== WHAT YOU NEED TO DO ==
Output exactly the lines from the one with "Image attached. Outline" through the last line of the data below, both included, and nothing more.

== RECORD SET ==
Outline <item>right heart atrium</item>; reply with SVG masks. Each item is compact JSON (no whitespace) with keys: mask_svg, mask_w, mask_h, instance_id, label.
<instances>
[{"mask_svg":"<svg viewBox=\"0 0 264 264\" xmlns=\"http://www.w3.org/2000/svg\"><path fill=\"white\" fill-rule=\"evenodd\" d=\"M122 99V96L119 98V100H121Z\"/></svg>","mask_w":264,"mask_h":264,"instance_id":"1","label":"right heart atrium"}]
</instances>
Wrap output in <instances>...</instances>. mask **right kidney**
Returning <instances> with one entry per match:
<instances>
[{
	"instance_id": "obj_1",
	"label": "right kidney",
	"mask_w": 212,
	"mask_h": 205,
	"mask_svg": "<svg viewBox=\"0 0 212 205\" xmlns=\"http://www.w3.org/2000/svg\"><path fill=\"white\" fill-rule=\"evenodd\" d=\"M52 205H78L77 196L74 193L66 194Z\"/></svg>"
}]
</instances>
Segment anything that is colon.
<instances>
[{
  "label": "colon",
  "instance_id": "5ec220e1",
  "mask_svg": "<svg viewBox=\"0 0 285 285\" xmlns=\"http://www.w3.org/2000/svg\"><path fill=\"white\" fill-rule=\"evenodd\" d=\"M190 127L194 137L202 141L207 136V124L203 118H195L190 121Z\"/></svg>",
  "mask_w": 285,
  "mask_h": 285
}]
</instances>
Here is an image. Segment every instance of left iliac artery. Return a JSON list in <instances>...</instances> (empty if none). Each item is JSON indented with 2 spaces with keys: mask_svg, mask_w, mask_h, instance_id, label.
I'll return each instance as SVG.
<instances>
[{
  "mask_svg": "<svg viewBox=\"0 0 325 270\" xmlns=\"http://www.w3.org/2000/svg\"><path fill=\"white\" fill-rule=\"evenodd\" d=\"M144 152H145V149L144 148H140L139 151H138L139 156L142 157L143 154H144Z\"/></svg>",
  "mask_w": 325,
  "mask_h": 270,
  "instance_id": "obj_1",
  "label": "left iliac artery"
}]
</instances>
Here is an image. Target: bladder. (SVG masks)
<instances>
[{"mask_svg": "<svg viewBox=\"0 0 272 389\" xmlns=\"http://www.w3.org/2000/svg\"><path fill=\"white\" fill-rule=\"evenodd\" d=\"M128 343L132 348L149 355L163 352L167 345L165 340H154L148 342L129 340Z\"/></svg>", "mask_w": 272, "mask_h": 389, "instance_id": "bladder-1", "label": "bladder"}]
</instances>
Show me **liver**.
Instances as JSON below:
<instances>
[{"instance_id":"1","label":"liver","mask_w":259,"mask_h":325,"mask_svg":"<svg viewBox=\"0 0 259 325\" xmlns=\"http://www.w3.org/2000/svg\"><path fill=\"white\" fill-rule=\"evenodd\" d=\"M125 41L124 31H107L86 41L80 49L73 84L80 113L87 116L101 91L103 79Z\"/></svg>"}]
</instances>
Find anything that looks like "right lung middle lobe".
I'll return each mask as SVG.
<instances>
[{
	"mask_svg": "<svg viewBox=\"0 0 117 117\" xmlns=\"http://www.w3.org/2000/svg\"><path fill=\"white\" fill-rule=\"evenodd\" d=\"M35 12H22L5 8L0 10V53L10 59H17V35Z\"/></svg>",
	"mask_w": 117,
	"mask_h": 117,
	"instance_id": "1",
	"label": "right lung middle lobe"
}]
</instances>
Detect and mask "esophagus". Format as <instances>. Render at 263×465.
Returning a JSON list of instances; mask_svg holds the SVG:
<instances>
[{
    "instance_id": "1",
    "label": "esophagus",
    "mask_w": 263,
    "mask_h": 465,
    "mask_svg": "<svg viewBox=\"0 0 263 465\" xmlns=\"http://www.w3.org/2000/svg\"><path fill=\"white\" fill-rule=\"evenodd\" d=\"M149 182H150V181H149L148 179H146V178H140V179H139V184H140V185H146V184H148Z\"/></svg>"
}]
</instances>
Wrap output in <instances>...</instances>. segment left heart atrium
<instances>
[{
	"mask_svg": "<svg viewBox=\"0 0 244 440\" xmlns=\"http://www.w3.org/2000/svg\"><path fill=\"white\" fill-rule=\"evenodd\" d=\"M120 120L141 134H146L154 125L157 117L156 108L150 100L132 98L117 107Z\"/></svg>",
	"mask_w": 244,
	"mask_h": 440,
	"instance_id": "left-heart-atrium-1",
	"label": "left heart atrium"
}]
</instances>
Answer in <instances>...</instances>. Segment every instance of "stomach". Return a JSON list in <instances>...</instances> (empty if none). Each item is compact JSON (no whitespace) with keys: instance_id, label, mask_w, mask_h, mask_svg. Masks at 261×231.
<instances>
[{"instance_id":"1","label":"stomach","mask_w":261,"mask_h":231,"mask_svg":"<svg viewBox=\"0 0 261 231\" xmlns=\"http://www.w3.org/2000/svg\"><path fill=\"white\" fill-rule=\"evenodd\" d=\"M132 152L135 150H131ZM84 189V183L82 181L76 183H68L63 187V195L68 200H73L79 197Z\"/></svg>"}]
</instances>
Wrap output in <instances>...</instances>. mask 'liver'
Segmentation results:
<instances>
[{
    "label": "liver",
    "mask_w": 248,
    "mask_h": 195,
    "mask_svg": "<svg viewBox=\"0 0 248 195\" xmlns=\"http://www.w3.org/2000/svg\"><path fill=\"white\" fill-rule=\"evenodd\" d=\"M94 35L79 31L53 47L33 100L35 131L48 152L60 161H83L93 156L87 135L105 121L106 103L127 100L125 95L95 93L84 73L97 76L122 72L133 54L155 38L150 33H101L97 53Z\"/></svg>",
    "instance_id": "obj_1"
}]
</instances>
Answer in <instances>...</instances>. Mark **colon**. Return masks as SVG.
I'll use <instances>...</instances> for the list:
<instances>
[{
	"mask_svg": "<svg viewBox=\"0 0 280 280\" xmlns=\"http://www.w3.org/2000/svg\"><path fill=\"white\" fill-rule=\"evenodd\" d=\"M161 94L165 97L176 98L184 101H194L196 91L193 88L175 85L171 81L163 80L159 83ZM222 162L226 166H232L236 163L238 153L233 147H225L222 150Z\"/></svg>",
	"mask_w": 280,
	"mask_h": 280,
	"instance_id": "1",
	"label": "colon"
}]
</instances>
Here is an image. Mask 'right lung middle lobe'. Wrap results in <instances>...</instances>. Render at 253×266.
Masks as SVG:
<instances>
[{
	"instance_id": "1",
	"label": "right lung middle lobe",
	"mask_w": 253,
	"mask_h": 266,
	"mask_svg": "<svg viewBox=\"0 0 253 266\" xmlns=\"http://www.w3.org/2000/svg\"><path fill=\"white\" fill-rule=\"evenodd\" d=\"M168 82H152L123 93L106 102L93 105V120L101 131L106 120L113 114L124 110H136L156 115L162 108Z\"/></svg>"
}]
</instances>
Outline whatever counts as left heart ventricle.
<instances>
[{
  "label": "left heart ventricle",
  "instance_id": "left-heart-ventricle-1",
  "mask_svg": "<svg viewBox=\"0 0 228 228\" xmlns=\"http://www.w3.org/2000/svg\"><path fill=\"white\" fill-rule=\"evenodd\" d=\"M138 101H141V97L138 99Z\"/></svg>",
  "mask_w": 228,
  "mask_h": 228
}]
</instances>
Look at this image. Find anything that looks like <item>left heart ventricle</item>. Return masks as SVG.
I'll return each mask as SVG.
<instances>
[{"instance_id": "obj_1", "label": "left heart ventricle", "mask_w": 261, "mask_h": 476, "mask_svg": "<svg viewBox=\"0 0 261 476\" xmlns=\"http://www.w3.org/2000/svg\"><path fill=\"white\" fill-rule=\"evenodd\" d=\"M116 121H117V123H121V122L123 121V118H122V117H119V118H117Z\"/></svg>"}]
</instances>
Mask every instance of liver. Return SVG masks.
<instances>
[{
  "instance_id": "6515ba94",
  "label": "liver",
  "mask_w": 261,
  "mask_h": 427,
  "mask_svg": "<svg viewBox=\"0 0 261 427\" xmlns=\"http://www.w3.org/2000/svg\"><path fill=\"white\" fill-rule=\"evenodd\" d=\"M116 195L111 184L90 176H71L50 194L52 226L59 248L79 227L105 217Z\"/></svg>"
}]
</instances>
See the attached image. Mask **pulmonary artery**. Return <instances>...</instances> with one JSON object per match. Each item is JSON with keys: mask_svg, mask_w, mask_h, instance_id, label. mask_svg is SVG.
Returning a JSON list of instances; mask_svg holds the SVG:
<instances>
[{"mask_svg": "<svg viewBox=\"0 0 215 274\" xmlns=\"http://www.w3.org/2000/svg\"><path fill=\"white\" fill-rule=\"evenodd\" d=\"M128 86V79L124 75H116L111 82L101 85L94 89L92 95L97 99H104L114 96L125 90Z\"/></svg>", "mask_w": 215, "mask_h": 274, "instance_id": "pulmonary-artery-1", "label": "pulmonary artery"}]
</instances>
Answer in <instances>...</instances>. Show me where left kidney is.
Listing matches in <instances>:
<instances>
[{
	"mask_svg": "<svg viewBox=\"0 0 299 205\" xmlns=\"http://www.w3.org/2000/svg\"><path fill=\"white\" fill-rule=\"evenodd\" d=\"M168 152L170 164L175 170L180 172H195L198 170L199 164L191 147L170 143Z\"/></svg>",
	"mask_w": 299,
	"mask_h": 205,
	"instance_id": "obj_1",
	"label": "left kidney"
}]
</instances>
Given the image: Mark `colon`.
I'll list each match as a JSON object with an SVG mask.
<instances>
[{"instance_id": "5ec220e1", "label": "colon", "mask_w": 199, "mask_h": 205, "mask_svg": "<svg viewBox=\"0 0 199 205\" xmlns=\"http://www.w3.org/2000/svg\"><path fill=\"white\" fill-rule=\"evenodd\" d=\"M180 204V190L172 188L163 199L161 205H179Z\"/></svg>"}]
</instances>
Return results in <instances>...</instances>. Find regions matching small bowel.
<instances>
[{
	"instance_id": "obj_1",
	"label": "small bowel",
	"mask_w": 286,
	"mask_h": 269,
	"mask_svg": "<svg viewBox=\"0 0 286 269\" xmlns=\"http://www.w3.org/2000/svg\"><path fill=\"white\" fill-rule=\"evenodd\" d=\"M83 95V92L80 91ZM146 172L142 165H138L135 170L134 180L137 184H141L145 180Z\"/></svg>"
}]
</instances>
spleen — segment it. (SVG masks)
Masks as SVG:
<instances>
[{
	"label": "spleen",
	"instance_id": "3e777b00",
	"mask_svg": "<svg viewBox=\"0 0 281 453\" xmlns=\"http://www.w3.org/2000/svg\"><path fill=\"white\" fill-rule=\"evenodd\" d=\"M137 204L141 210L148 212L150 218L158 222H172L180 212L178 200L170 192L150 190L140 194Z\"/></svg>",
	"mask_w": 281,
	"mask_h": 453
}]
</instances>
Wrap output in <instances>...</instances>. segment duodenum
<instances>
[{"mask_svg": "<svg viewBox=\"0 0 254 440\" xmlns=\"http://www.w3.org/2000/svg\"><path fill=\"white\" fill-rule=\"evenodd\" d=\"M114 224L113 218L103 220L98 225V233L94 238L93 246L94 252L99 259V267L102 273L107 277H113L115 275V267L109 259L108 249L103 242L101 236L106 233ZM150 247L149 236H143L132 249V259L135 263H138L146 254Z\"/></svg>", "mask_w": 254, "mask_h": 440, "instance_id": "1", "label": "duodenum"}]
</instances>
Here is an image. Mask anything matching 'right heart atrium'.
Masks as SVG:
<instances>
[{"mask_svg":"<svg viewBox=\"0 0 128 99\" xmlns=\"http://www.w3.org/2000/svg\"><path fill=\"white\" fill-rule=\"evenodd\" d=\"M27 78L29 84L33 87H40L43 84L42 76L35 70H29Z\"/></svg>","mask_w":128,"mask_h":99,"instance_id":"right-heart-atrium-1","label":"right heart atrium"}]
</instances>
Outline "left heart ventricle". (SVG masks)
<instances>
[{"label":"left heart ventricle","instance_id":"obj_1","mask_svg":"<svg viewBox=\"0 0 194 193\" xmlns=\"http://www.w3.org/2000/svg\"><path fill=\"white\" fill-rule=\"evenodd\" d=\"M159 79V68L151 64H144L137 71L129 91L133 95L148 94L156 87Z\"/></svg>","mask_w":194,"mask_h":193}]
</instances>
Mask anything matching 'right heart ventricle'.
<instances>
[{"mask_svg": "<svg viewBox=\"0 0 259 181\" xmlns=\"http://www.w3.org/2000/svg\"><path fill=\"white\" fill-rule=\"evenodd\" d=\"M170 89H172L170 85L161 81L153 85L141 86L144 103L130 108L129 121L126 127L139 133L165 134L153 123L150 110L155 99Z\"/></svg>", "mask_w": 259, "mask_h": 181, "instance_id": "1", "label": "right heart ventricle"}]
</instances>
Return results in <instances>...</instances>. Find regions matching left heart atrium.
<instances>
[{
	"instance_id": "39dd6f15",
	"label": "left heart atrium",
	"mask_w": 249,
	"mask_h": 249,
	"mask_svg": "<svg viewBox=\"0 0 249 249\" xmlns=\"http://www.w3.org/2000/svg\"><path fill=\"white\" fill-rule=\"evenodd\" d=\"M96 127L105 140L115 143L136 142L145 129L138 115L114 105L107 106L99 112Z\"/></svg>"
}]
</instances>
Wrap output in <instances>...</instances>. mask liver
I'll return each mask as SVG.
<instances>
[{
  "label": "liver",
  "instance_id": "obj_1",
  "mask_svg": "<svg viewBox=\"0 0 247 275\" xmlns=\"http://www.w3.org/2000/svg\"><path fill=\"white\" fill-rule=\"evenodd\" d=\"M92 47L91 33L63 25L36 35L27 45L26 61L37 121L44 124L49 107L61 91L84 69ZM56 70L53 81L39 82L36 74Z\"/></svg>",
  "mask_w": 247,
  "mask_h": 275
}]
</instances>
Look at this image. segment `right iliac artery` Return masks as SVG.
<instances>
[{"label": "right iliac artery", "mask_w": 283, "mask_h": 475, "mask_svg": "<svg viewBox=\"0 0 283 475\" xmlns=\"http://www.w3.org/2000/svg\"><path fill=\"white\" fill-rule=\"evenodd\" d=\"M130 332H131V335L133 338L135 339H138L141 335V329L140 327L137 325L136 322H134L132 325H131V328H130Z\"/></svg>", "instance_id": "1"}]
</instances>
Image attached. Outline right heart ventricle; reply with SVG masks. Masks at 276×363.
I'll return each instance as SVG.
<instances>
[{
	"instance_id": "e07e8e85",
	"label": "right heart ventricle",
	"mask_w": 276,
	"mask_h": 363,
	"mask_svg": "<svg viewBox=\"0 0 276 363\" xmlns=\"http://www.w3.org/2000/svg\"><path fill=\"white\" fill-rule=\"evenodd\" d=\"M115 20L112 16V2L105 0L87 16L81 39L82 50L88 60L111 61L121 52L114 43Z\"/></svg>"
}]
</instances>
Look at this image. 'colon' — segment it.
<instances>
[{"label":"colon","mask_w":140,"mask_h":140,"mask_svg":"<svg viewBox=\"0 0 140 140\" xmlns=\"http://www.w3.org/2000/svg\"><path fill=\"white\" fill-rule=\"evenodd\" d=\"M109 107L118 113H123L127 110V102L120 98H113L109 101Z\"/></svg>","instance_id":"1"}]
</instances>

== TASK RESULT ==
Image attached. Outline right heart ventricle; reply with SVG masks. Masks at 276×363.
I'll return each instance as SVG.
<instances>
[{
	"instance_id": "e07e8e85",
	"label": "right heart ventricle",
	"mask_w": 276,
	"mask_h": 363,
	"mask_svg": "<svg viewBox=\"0 0 276 363\" xmlns=\"http://www.w3.org/2000/svg\"><path fill=\"white\" fill-rule=\"evenodd\" d=\"M115 20L112 16V2L105 0L87 16L81 39L82 50L88 60L111 61L121 52L114 43Z\"/></svg>"
}]
</instances>
Look at this image. 'colon' — segment it.
<instances>
[{"label":"colon","mask_w":140,"mask_h":140,"mask_svg":"<svg viewBox=\"0 0 140 140\" xmlns=\"http://www.w3.org/2000/svg\"><path fill=\"white\" fill-rule=\"evenodd\" d=\"M109 107L118 113H123L127 110V102L120 98H113L109 101Z\"/></svg>","instance_id":"1"}]
</instances>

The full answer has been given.